EXERCISE
Repeat every record below exactly, but leave out any pictures.

INPUT

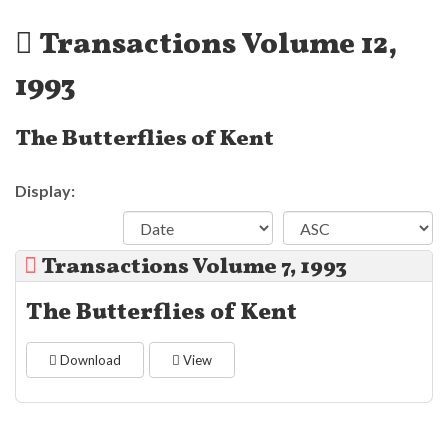
Transactions Volume 12,
1993
The Butterflies of Kent
Display:
Transactions Volume 7, 1993
The Butterflies of Kent
Download
View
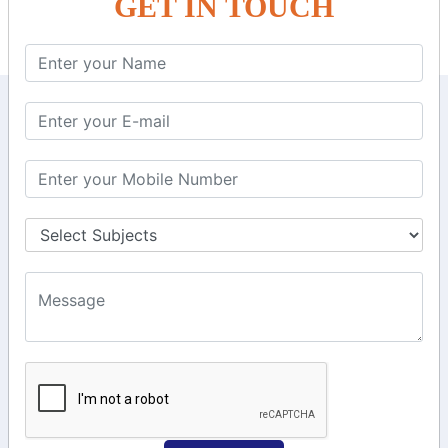
GET IN TOUCH
KEEP IN TOUCH WITH US
6, Basement Floor,
Raahat Plaza, Vadapalani, Chennai, Tamil
Nadu 600026
106/6 2nd floor, Ayyasamy St,
West, Tambaram, Chennai,
Tamil Nadu 600045.
+91-97911 71024
+91-73586 31908
+91-87788 20668
info@saiinfosys.in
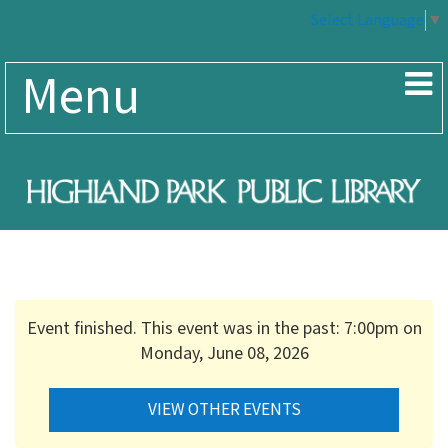
Select Language
▼
Menu
Event finished. This event was in the past: 7:00pm on
Monday, June 08, 2026
VIEW OTHER EVENTS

RESPONSE FOR THIS EXERCISE
Transactions Volume 12,
1993
The Butterflies of Kent
Display:
Transactions Volume 7, 1993
The Butterflies of Kent
Download
View
GET IN TOUCH
KEEP IN TOUCH WITH US
6, Basement Floor,
Raahat Plaza, Vadapalani, Chennai, Tamil
Nadu 600026
106/6 2nd floor, Ayyasamy St,
West, Tambaram, Chennai,
Tamil Nadu 600045.
+91-97911 71024
+91-73586 31908
+91-87788 20668
info@saiinfosys.in
Select Language
▼
Menu
Event finished. This event was in the past: 7:00pm on
Monday, June 08, 2026
VIEW OTHER EVENTS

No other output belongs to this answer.